Cambodia Exploring Green Inclusive Growth Principle and Practice

Cambodia Exploring Green Inclusive Growth Principle and Practice

Cambodia Exploring Green Inclusive Growth Principle and Practice

around80 participants from South East Asia (SEA) countries including Cambodia, Viet Name, Myanmar, Philippines and Timor Leste were assembled on March 25 and 26 for the Green Inclusive Growth Conference under the theme “Exploring Green Inclusive Growth Principle and Practice” at Angkor Paradise Hotel, Siem Reap.

Attending this event were H.E. Dr. Yin Kimsean, Secretary of State of Ministry of Environment, government representatives, policy makers, private sector, international NGOs, national NGOs, academia and industry experts, regional stakeholders as well as community representatives.

The Conferences aimed to help civil society groups and communities in SEA attain a better understanding of green growth which was promoted as a new policy paradigm for emphasizes ecologically sustainable economic progress that fosters low-carbon, socially-inclusive development. It also aimed to identity the stakeholders and ongoing initiatives and to examine progress in the implementation of Green Inclusive Growth in the region. It seeks to highlight who is benefitting and who is at risk of being excluded in order to inform policies and strategies, to facilitate dialogue between the public, privatization and tertiary sectors in order to support collaboration for inclusive green growth practices and initiatives in Southeast Asia and last of all to encourage as well as facilitate networking between industry stakeholders across the different verticals and sectors to promote future partnerships.

“Climate change has been recognized as a global issue putting at risk the livelihoods and security of millions of people. The results of the 1992 Rio Summit and other summits, Green Development have been used as a fundamental means in the world to deal with environmental challenges and play a core role in promoting a balance between development and economy, environment, society, and culture, which are the principle of sustainable development. In the Cambodian context, green development has become a new strategy that ensures harmonization between economic development and environmental sustainability and a balance between conservation and development”, said Tek Vannara, Executive Director of The NGO Forum on Cambodia.

He added thatin response to the tendency of global development, Cambodia, like other countries in Southeast Asia, has developed a national road map on green development to contribute to reduction of emission that causes climate change, to take into social inclusive economic development, and ensure sustainable development. This plan is require the collaboration in implementation from relevant stakeholders to achieve it.”

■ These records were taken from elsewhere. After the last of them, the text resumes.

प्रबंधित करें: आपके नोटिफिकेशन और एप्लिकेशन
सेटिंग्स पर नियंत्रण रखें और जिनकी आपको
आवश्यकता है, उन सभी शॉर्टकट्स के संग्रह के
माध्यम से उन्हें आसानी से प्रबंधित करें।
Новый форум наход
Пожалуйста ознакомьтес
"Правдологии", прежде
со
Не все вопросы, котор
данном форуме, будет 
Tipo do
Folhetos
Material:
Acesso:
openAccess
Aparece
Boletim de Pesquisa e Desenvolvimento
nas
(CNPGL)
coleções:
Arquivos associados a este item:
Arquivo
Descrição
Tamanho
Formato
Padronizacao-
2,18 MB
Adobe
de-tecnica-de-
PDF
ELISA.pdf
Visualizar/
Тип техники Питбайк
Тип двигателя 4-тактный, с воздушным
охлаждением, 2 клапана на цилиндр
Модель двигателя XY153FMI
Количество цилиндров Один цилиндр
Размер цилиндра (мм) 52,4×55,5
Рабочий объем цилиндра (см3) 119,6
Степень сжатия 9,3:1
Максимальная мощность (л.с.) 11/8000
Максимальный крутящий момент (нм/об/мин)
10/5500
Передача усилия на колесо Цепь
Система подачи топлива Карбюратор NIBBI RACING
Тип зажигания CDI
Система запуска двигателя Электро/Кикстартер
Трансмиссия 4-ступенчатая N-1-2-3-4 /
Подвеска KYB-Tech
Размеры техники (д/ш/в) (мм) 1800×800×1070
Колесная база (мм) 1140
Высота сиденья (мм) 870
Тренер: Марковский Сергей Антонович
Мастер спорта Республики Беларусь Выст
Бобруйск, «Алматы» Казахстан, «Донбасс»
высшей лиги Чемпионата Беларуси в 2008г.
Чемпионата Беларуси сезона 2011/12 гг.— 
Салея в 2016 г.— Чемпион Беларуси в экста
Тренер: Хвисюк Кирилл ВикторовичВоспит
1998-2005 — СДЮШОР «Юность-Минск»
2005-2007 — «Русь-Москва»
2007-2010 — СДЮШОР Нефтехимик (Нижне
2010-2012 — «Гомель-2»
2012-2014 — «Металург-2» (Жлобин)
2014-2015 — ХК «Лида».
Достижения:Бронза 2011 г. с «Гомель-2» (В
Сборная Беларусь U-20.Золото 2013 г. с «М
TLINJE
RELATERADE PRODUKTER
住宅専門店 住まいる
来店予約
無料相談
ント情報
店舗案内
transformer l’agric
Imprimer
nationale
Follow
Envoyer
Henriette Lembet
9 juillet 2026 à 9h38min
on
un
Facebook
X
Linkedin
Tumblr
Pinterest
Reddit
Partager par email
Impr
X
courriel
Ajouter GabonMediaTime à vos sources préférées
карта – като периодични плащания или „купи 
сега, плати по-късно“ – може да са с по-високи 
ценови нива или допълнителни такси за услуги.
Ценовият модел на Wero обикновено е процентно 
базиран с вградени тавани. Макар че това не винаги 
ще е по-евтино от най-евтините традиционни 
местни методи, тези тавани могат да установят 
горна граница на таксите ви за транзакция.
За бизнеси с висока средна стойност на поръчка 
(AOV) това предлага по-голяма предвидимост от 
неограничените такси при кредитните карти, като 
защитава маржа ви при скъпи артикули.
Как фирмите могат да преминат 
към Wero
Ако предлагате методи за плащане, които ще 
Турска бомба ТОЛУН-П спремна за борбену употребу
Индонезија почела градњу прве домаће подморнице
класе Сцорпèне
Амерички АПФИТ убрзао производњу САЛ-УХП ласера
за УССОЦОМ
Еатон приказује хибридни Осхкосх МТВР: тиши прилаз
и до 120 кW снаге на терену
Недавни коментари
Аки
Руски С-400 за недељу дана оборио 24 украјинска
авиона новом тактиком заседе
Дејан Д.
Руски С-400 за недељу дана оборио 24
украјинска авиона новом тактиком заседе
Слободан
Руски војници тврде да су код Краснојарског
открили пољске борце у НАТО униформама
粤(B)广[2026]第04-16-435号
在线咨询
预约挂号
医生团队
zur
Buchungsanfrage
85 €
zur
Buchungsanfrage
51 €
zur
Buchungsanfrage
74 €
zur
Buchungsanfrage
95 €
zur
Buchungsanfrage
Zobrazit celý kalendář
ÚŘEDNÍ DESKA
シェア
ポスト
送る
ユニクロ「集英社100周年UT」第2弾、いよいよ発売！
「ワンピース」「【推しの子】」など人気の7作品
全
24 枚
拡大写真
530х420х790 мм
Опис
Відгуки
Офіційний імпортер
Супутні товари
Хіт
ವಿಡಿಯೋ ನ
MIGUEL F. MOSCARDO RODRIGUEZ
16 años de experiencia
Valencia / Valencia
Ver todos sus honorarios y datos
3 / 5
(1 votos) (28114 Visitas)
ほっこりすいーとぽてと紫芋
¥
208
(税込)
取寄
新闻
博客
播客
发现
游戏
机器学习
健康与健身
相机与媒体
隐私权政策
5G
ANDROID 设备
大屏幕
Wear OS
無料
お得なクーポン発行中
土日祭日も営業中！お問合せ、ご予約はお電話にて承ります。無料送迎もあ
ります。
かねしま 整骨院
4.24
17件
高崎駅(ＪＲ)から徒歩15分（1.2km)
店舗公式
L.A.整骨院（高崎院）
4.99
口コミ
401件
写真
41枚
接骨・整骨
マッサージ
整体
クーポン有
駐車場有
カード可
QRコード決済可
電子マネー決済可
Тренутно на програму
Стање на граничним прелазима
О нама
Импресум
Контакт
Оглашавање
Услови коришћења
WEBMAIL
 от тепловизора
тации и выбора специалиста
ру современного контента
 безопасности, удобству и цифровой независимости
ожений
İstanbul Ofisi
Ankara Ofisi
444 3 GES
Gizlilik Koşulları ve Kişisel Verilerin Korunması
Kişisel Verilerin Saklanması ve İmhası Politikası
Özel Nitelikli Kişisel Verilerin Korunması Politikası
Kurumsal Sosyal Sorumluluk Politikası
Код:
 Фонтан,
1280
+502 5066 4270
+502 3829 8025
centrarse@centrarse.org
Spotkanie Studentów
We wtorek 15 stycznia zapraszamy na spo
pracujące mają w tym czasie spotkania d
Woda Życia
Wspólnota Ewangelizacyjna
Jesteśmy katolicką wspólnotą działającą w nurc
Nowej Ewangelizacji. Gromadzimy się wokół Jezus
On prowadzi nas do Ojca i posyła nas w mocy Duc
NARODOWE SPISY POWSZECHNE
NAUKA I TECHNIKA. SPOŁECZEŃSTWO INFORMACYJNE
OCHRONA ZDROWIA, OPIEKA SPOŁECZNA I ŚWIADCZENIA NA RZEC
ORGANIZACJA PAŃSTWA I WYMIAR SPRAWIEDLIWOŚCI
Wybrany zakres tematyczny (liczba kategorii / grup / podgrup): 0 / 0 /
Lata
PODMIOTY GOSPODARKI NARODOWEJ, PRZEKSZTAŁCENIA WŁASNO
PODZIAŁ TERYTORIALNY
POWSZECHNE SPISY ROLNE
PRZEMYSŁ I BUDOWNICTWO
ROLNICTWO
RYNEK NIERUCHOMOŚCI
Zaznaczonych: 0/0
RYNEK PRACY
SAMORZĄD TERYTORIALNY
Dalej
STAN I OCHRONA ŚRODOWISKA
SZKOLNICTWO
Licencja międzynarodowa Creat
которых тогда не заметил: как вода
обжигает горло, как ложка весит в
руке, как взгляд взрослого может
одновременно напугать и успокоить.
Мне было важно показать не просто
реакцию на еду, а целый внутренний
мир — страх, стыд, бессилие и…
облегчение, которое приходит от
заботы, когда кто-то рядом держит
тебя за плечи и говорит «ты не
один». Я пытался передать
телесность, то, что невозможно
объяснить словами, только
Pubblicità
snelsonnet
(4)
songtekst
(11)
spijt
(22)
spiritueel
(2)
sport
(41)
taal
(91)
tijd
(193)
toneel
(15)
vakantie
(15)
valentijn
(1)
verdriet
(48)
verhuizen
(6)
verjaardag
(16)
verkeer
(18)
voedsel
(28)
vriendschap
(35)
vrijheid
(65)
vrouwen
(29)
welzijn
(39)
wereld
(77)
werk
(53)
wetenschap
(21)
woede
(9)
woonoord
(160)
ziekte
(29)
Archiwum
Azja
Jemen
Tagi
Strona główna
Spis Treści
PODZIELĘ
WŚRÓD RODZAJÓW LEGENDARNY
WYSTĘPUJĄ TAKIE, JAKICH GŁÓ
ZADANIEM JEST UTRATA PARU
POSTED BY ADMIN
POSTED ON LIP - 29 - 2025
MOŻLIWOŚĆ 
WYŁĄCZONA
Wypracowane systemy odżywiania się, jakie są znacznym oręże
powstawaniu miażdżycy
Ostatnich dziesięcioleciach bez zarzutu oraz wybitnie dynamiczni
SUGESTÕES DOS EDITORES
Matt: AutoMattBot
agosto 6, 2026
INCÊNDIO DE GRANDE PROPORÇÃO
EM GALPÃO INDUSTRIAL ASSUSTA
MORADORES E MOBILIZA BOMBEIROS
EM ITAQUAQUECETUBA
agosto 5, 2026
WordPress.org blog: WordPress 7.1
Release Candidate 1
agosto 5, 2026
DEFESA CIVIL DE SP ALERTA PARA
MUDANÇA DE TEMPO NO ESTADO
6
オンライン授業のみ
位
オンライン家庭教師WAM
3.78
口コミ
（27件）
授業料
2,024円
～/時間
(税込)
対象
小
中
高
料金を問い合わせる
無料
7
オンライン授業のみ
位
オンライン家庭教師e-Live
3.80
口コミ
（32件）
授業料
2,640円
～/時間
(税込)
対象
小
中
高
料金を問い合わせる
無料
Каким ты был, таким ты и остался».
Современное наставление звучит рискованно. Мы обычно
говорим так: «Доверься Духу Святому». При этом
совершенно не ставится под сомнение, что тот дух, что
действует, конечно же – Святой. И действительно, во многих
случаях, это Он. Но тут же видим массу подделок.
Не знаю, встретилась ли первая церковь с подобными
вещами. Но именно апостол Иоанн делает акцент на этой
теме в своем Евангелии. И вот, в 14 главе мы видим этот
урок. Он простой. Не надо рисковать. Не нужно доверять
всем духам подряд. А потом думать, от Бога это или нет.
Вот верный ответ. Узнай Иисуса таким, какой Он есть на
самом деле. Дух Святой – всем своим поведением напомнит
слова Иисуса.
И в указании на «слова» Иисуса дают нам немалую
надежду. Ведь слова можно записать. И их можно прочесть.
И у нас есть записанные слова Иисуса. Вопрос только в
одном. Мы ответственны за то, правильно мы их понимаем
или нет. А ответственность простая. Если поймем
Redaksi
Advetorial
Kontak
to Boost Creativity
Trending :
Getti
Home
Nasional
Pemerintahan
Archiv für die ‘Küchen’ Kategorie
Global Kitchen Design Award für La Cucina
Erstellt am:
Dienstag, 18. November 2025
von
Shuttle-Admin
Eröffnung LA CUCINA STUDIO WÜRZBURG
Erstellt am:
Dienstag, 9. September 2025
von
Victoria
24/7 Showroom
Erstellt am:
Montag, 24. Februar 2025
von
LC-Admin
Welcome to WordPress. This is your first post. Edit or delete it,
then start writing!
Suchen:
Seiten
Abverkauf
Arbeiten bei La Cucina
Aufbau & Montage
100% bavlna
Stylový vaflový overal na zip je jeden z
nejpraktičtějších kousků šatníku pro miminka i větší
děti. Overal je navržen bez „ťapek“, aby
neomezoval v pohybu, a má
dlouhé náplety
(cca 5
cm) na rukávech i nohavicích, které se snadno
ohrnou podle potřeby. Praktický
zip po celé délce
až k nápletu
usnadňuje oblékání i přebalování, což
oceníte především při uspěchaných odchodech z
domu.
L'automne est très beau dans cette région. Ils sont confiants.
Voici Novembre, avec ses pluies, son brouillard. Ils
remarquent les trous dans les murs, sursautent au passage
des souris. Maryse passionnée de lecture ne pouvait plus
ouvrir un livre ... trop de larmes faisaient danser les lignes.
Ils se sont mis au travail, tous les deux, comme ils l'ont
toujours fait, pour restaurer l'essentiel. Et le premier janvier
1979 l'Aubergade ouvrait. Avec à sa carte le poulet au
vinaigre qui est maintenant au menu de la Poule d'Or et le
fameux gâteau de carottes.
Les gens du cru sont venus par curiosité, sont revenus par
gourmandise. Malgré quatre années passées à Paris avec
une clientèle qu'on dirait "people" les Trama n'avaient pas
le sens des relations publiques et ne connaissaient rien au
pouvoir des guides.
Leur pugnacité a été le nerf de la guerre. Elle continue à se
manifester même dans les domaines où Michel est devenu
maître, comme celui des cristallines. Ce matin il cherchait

The interested parties joined together, in the course of this conference, to outline the key challenges, applications and practical implications of inclusivity in green growth initiatives and identify solutions, strategies together with innovations across a range of sectors to encourage inclusive growth. ClodaghByrne, SEA Regional Programme Manager for Livelihoods and DRR, CAFOD said, “Today we will be exploring Green Inclusive Growth from its concept to its practices. We will be learning from stakeholders across the SEA region, from indigenous communities, to local and national government to private sector about their visions of green inclusive growth. We will be seeing ‘on the ground’ initiatives which are improving peoples’ living condition and well-being in an inclusive and sustainable way. We hope to arrive at an understanding of what practical initiatives we would like to see current regional and national GIG policies supporting, sustaining and replicating on the ground.”

Upon the last conference occasion, the participants were able to gain valuable insight into emerging policies, and regional policies being implemented by government departments to drive forward sustainable green growth road maps, learned from local community stakeholders and CSOs about the practical implications of green growth initiatives on the ground, how they were benefiting and how could we ensure vulnerable groups were encompassed, received a holistic perspective of the opportunities and challenges for practical green growth strategies across a variety of sectors including water, energy, agriculture and economic lending, understood how multi-stakeholder platforms function and how they were driving forward GIG initiatives at all levels and finally be a part of the dialogue and exchange of ideas relating to real change in green initiatives to ensure inclusion of all affected parties and communities.